Tarihin tozlu raflarında adını gizlemeye çalışan nice gönül ehli vardır ki, onlar zamana sığmaz, kitaplara sığmaz. Her çağda başka bir dervişin yüreğinde yeniden doğar, her nesilde başka bir arayıcının sorularına cevap olur. Şeyh Şiblî de işte bu isimlerden biridir. Onun hayatı bir yandan aşkın coşkun bir nehrine kendini bırakmak, diğer yandan o nehrin içinde yanmayı göze almakla ilgilidir.
Vezirlik'ten Dervişliğe Saldı Gönlünü
Asıl adı Ebu Bekir b. Cehdar el-Şiblî olan bu kudretli sufi, miladi 861 yılında Bağdat'ta dünyaya gelir. Genç yaşta dönemin önemli siyasi kişilerinden biri olur.
Abbasi halifesi Mu'tazıd'ın yanında vezirlik görevine kadar yükselir. Saray, ihtişam, güç, iktidar… Şiblî bunların hepsine sahipti. Ama bir boşluk vardı içinde; kalbinde dinmeyen bir yangın, göğsünde cevap bulamayan bir çağrı…
Aşkın Delisi mi, Aklın Ötesinde mi?
Şiblî, sufi geleneğinde "mecnun" bir veli olarak anılır. Onun sözleri ve halleri çoğu zaman aklın sınırlarını zorlar. Bağdat sokaklarında Allah aşkıyla kendinden geçip "Allah!" diye haykırırken halk tarafından deli zannedilip taşlandığı rivayet edilir.
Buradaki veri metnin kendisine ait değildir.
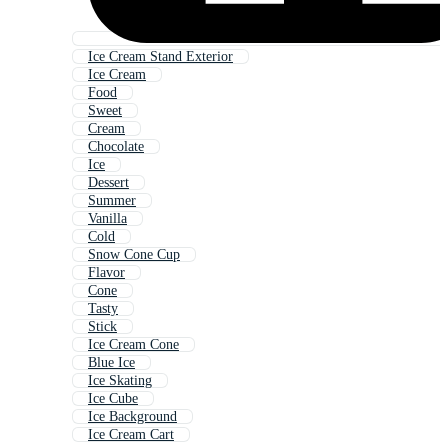
Ice Cream Stand Exterior
Ice Cream
Food
Sweet
Cream
Chocolate
Ice
Dessert
Summer
Vanilla
Cold
Snow Cone Cup
Flavor
Cone
Tasty
Stick
Ice Cream Cone
Blue Ice
Ice Skating
Ice Cube
Ice Background
Ice Cream Cart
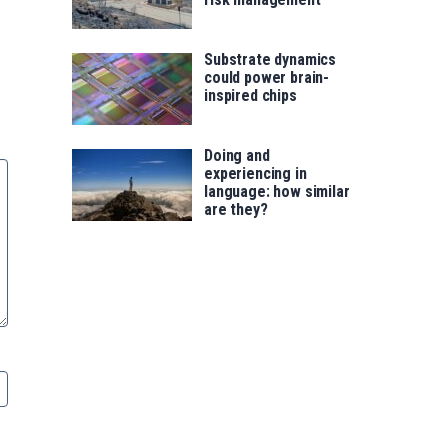
Substrate dynamics
could power brain-
inspired chips
Doing and
experiencing in
language: how similar
are they?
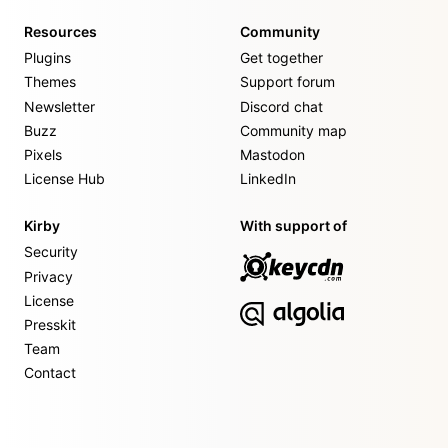
Resources
Community
Plugins
Get together
Themes
Support forum
Newsletter
Discord chat
Buzz
Community map
Pixels
Mastodon
License Hub
LinkedIn
Kirby
With support of
Security
Privacy
License
Presskit
Team
Contact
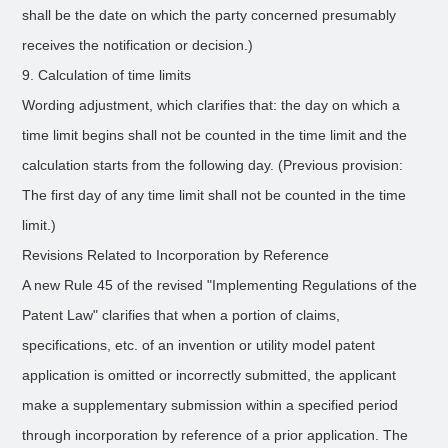
shall be the date on which the party concerned presumably
receives the notification or decision.)
9. Calculation of time limits
Wording adjustment, which clarifies that: the day on which a
time limit begins shall not be counted in the time limit and the
calculation starts from the following day. (Previous provision:
The first day of any time limit shall not be counted in the time
limit.)
Revisions Related to Incorporation by Reference
A new Rule 45 of the revised "Implementing Regulations of the
Patent Law" clarifies that when a portion of claims,
specifications, etc. of an invention or utility model patent
application is omitted or incorrectly submitted, the applicant
make a supplementary submission within a specified period
through incorporation by reference of a prior application. The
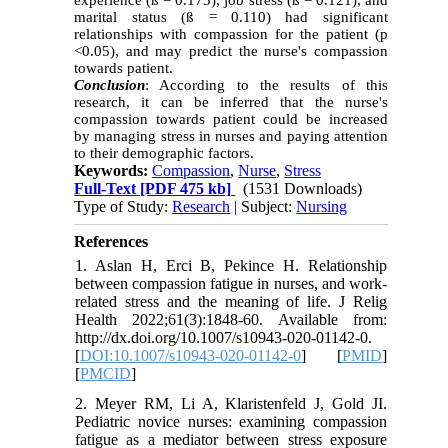
experience (
ß = 0.173
), job stress (ß = 0.121), and
marital status (ß = 0.110) had significant
relationships with compassion for the patient (p
<0.05), and may predict the nurse's compassion
towards patient.
Conclusion
: According to the results of this
research, it can be inferred that the nurse's
compassion towards patient could be increased
by managing stress in nurses and paying attention
to their demographic factors.
Keywords:
Compassion
,
Nurse
,
Stress
Full-Text
[PDF 475 kb]
(1531 Downloads)
Type of Study:
Research
| Subject:
Nursing
References
1. Aslan H, Erci B, Pekince H. Relationship
between compassion fatigue in nurses, and work-
related stress and the meaning of life. J Relig
Health 2022;61(3):1848-60. Available from:
http://dx.doi.org/10.1007/s10943-020-01142-0.‏
[
DOI:10.1007/s10943-020-01142-0
] [
PMID
]
[
PMCID
]
2. Meyer RM, Li A, Klaristenfeld J, Gold JI.
Pediatric novice nurses: examining compassion
fatigue as a mediator between stress exposure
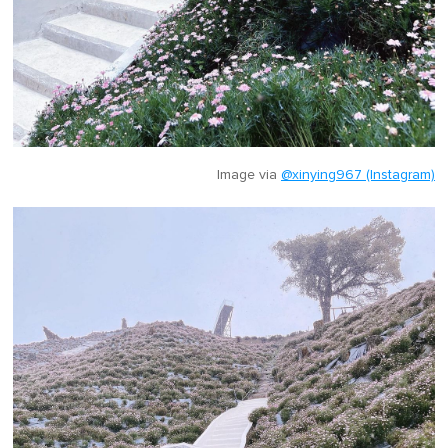
Image via
@xinying967 (Instagram)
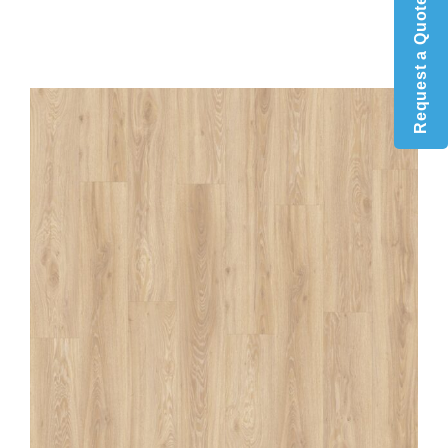
Request a Quote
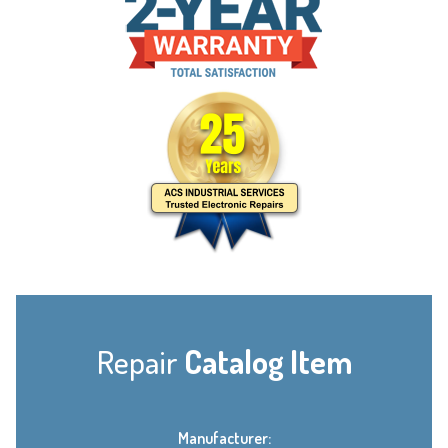
Repair
Catalog Item
Manufacturer:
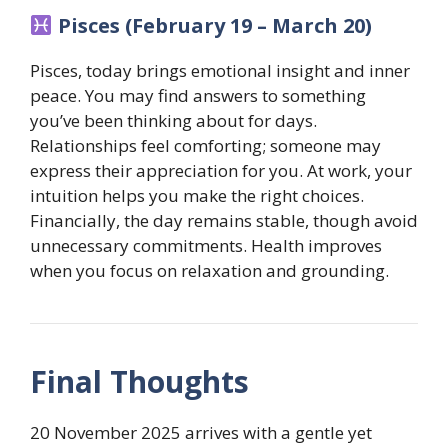
Pisces (February 19 – March 20)
Pisces, today brings emotional insight and inner
peace. You may find answers to something
you’ve been thinking about for days.
Relationships feel comforting; someone may
express their appreciation for you. At work, your
intuition helps you make the right choices.
Financially, the day remains stable, though avoid
unnecessary commitments. Health improves
when you focus on relaxation and grounding.
Final Thoughts
20 November 2025 arrives with a gentle yet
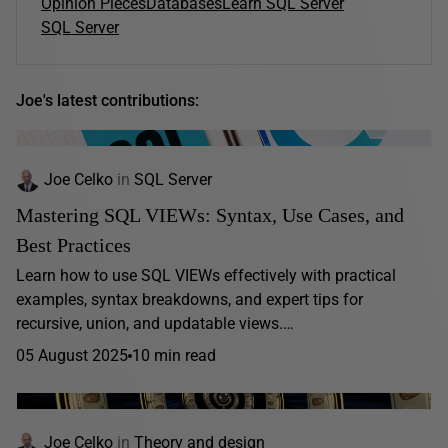
Opinion Pieces
Databases
Learn SQL Server
SQL Server
Joe's latest contributions:
Joe Celko
in
SQL Server
Mastering SQL VIEWs: Syntax, Use Cases, and
Best Practices
Learn how to use SQL VIEWs effectively with practical
examples, syntax breakdowns, and expert tips for
recursive, union, and updatable views.…
05 August 2025
10 min read
Joe Celko
in
Theory and design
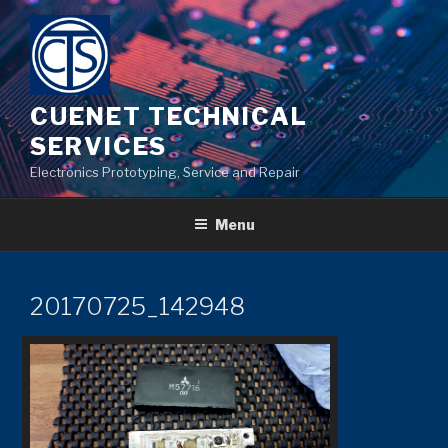
Skip
to
content
CUENET TECHNICAL
SERVICES
Electronics Prototyping, Service and Repair
Menu
20170725_142948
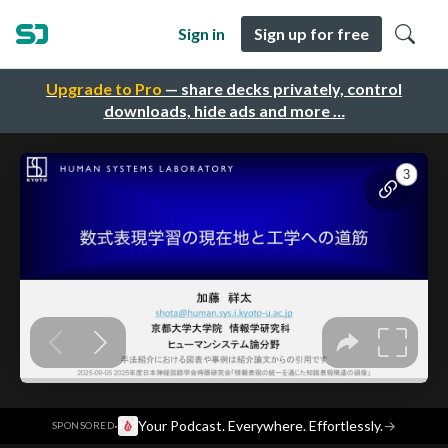
Sign in
Sign up for free
Upgrade to Pro
— share decks privately, control
downloads, hide ads and more …
·
Your Podcast. Everywhere. Effortlessly.
→
SPONSORED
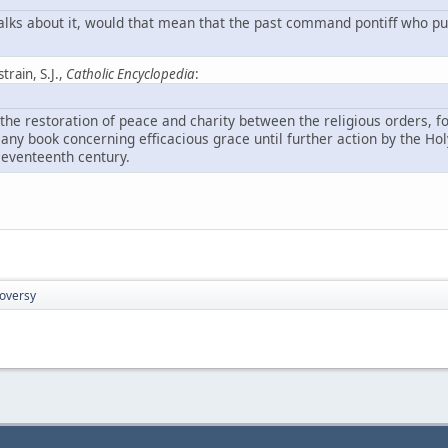
t talks about it, would that mean that the past command pontiff who pu
strain, S.J.,
Catholic Encyclopedia
:
 the restoration of peace and charity between the religious orders, f
 any book concerning efficacious grace until further action by the Ho
seventeenth century.
roversy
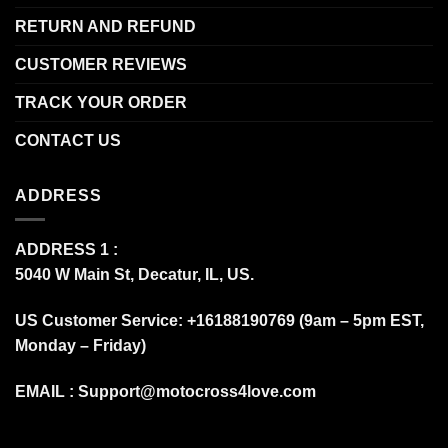
RETURN AND REFUND
CUSTOMER REVIEWS
TRACK YOUR ORDER
CONTACT US
ADDRESS
ADDRESS 1 :
5040 W Main St, Decatur, IL, US.
US Customer Service: +16188190769 (9am – 5pm EST,
Monday – Friday)
EMAIL :
Support@motocross4love.com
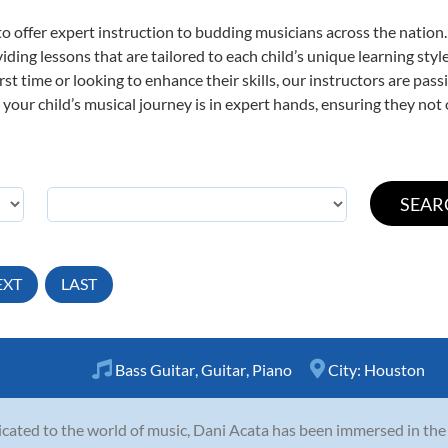
o offer expert
instruction to budding musicians across the nation.
viding lessons that are tailored to each child’s unique learning st
first time or looking to enhance their skills, our instructors are p
our child’s musical journey is in expert hands, ensuring they not 
EXT
LAST
Bass Guitar
,
Guitar
,
Piano
City:
Houston
cated to the world of music, Dani Acata has been immersed in th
Hatta bir dönem tımarhaneye kapatıldığı da anlatılır. Ama sufinin deliliği, mecazın ötesindedir. O, mecazı yırtmış, hakikatin çıplak yüzüne talip olmuştur.
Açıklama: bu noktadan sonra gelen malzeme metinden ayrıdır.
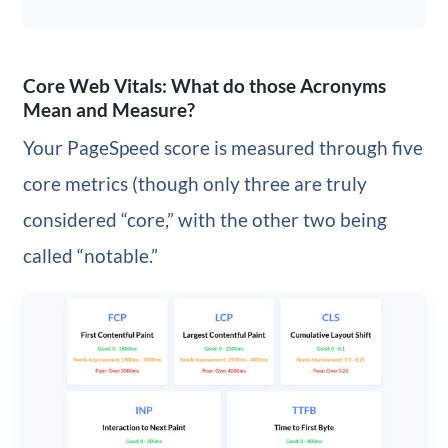
Core Web Vitals: What do those Acronyms
Mean and Measure?
Your PageSpeed score is measured through five
core metrics (though only three are truly
considered “core,” with the other two being
called “notable.”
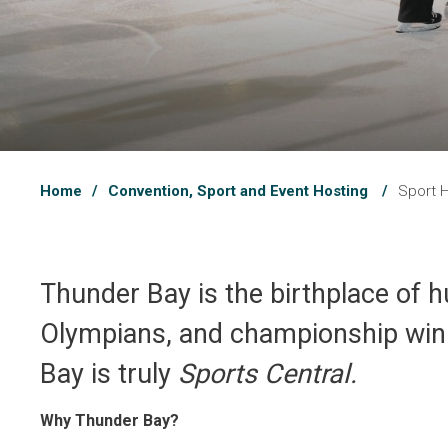
Home
Convention, Sport and Event Hosting
Sport 
Thunder Bay is the birthplace of h
Olympians, and championship winni
Bay is truly
Sports Central.
Why Thunder Bay?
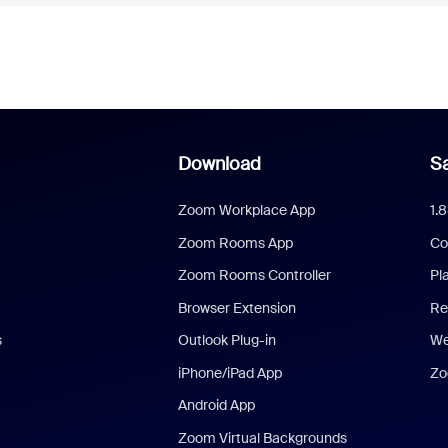
Download
Sa
Zoom Workplace App
1.
Zoom Rooms App
Co
Zoom Rooms Controller
Pl
Browser Extension
Re
s
Outlook Plug-in
We
iPhone/iPad App
Zo
Android App
Zoom Virtual Backgrounds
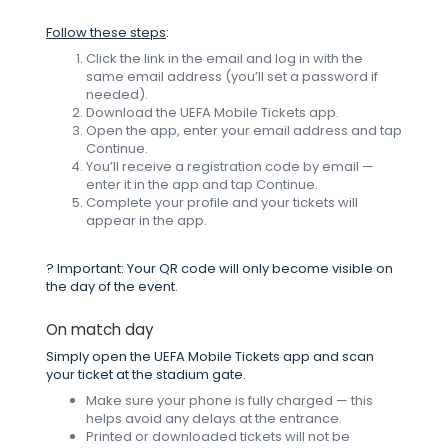
Follow these steps
:
Click the link in the email and log in with the
same email address (you’ll set a password if
needed).
Download the UEFA Mobile Tickets app.
Open the app, enter your email address and tap
Continue.
You’ll receive a registration code by email —
enter it in the app and tap Continue.
Complete your profile and your tickets will
appear in the app.
? Important: Your QR code will only become visible on
the day of the event.
On match day
Simply open the UEFA Mobile Tickets app and scan
your ticket at the stadium gate.
Make sure your phone is fully charged — this
helps avoid any delays at the entrance.
Printed or downloaded tickets will not be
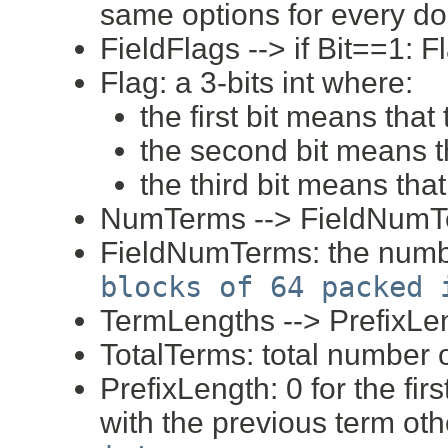
same options for every d
FieldFlags --> if Bit==1: F
Flag: a 3-bits int where:
the first bit means that
the second bit means th
the third bit means tha
NumTerms --> FieldNum
FieldNumTerms: the number
blocks of 64 packed 
TermLengths --> PrefixLe
TotalTerms: total number
PrefixLength: 0 for the fir
with the previous term ot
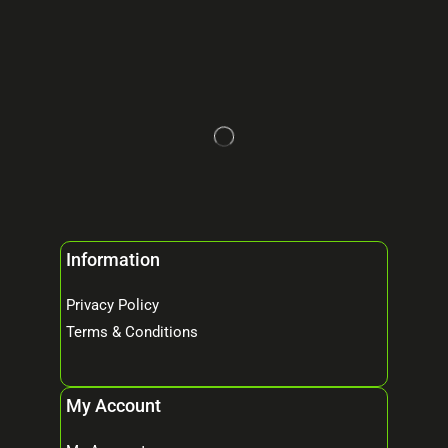
Information
Privacy Policy
Terms & Conditions
My Account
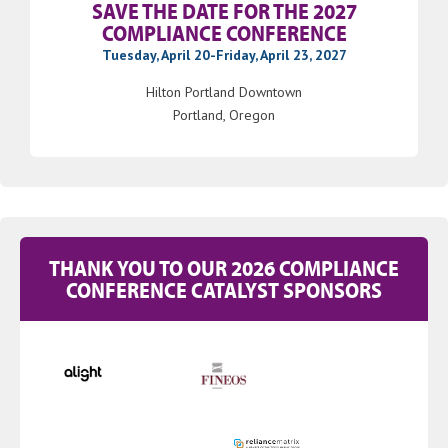
SAVE THE DATE FOR THE 2027
COMPLIANCE CONFERENCE
Tuesday, April 20-Friday, April 23, 2027
Hilton Portland Downtown
Portland, Oregon
THANK YOU TO OUR 2026 COMPLIANCE
CONFERENCE CATALYST SPONSORS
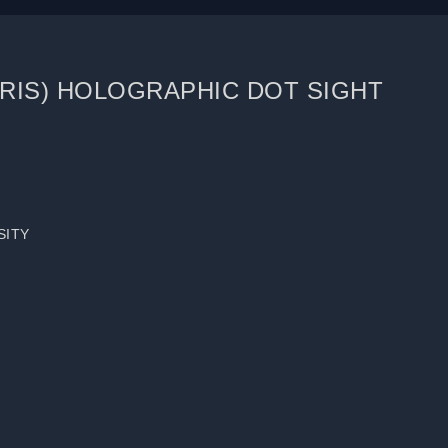
(RIS) HOLOGRAPHIC DOT SIGHT
SITY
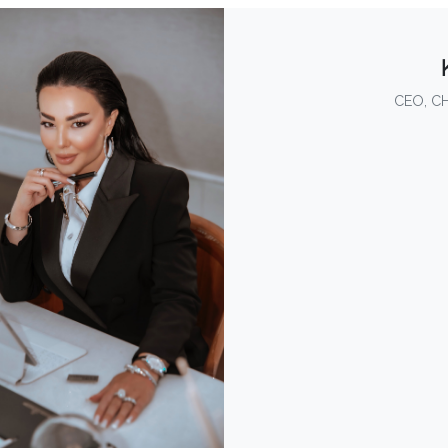
CEO, C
Bugün Şiblî'yi anarken sadece bir mutasavvıfı değil, bir devrimciyi, bir içsel isyanın kahramanını da anarız. Onun mirası, şekillerle yetinmeyen, kalıbın ardındaki manaya ulaşmak isteyen her arayıcıya ışık tutar. O, makamdan geçen, mevkiden vazgeçen ama aşkından asla taviz vermeyen bir yolcudur.